ElettoCratura: la deriva del Paese. Patto di riforma urgente (e serio) dopo le elezioni del 25 settembre
Tra qualche mese si potrà dire che il 26 agosto del 2022 rappresenti una data cruciale e spartiacque per il Paese, soprattutto, considerate le parole di Giorgia Meloni ascoltate durante La Piazza (Ceglie, Puglia): “I governi non si fanno nel palazzo, ma si fanno nelle urne perché le istituzioni appartengono ai cittadini e non ai partiti, penso che quelle indicazioni vadano seguite”.
Di questa frase ci può interessare un particolare: diversi Governi delle ultime legislature non corrispondevano affatto al risultato elettorale di tornata.

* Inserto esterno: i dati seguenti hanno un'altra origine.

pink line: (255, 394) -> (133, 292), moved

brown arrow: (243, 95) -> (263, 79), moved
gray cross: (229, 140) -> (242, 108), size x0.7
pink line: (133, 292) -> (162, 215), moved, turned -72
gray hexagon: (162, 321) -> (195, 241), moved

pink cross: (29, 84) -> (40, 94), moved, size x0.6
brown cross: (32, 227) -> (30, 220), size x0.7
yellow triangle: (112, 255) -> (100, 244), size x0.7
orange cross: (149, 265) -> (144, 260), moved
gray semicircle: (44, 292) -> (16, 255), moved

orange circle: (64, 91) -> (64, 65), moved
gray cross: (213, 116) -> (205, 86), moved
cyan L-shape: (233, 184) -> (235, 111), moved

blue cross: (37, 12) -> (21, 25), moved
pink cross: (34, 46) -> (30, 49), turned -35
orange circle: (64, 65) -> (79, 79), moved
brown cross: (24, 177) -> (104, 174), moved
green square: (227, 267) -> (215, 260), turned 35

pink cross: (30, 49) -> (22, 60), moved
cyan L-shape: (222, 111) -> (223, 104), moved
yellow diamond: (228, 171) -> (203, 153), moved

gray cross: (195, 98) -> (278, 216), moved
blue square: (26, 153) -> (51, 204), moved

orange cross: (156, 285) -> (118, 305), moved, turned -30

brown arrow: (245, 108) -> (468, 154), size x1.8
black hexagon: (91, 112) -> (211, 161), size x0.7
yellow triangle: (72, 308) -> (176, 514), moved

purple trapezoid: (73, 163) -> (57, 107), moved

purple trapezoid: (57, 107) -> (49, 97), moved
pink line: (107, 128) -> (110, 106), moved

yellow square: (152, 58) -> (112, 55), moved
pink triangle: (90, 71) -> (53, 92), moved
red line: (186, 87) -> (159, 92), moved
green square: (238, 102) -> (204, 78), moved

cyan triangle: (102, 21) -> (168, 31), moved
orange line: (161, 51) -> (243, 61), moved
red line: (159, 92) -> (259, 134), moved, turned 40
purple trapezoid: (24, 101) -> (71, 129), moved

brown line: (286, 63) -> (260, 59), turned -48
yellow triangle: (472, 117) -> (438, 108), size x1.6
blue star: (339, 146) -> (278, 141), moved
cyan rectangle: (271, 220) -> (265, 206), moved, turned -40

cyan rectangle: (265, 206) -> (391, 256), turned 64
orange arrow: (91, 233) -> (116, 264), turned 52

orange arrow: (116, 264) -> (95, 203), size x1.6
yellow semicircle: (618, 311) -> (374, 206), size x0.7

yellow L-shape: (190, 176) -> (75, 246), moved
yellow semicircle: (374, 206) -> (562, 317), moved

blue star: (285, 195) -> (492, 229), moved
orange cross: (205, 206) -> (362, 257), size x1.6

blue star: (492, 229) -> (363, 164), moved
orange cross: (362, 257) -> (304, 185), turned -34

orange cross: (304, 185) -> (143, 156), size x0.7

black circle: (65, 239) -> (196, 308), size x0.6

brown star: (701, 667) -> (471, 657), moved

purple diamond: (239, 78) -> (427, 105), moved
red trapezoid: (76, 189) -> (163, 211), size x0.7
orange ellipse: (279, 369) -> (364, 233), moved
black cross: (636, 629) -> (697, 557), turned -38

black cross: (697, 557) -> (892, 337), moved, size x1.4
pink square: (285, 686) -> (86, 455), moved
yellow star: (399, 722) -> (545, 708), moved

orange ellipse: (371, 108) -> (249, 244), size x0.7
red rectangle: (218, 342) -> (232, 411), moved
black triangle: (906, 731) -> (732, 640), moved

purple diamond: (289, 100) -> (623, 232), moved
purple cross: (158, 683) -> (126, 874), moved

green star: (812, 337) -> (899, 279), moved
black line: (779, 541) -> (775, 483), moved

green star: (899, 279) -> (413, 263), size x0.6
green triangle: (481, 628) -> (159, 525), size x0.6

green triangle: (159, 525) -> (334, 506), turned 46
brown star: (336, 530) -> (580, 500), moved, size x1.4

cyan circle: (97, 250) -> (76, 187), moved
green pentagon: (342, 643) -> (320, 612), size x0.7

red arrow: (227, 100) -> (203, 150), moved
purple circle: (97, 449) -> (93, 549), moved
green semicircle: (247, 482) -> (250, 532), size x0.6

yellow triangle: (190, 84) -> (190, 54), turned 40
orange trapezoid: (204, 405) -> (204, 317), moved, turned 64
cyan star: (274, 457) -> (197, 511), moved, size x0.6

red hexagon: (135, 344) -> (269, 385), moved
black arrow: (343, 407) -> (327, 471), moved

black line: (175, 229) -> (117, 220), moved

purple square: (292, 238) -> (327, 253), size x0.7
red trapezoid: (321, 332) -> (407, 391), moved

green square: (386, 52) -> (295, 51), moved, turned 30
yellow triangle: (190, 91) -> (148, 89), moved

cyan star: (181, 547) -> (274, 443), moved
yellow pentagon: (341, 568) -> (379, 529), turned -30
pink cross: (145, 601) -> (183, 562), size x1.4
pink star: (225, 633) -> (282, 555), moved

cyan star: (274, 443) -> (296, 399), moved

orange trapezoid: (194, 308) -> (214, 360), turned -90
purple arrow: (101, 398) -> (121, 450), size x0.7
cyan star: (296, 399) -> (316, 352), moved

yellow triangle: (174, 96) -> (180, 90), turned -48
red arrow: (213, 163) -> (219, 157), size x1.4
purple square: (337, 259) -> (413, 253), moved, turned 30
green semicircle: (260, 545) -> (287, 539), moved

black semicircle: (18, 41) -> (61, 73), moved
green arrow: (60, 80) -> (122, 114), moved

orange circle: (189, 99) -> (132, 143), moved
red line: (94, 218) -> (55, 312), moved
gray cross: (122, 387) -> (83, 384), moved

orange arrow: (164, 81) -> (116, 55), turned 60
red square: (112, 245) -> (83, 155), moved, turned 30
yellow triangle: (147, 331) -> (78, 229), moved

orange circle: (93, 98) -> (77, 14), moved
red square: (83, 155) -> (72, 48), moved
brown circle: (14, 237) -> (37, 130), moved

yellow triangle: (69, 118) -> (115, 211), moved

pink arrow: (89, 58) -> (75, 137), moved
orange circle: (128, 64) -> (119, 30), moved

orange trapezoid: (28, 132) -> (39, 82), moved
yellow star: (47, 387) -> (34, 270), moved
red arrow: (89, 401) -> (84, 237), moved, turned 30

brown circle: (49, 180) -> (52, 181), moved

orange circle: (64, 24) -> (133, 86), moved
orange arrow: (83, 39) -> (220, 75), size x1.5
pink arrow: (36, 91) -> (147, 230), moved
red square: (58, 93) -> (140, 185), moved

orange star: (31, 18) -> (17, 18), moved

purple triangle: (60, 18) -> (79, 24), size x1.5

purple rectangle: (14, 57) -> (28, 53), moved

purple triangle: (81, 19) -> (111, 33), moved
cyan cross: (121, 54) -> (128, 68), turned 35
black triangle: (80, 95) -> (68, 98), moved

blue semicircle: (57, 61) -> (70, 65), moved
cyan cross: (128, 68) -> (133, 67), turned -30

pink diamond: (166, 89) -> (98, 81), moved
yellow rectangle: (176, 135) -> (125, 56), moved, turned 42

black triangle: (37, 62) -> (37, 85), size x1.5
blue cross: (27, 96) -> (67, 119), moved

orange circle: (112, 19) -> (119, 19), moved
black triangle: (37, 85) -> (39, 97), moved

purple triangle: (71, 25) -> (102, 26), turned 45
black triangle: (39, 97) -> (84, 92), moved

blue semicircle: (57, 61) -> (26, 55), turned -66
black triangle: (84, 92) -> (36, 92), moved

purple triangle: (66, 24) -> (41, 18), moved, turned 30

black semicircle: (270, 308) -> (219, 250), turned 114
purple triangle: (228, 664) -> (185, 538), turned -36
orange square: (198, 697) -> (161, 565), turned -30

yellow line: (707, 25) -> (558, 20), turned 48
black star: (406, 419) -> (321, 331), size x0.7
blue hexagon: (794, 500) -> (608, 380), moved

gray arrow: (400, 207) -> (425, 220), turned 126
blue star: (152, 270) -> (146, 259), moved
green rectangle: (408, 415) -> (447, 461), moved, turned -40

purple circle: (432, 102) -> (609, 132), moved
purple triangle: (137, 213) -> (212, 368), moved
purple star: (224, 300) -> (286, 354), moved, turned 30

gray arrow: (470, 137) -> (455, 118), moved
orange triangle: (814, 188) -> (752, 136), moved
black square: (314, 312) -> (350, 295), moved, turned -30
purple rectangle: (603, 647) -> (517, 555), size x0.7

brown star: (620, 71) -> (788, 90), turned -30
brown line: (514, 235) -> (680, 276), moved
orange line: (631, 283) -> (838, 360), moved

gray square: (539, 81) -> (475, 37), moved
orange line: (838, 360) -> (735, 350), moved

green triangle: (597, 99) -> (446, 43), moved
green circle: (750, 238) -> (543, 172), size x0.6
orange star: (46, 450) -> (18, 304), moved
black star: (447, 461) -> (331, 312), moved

Sul piano politico è indiscutibile, sul piano costituzionale meno (e ciò non vuol dire per forza di cose che sia sbagliata l’affermazione della Meloni per come legata alla questione storica dei “giochi di palazzo”).
Da che mondo è mondo, il palazzo serve alla democrazia nella (positiva) misura ideale in cui il Paese non scivoli nella c.d. democratura.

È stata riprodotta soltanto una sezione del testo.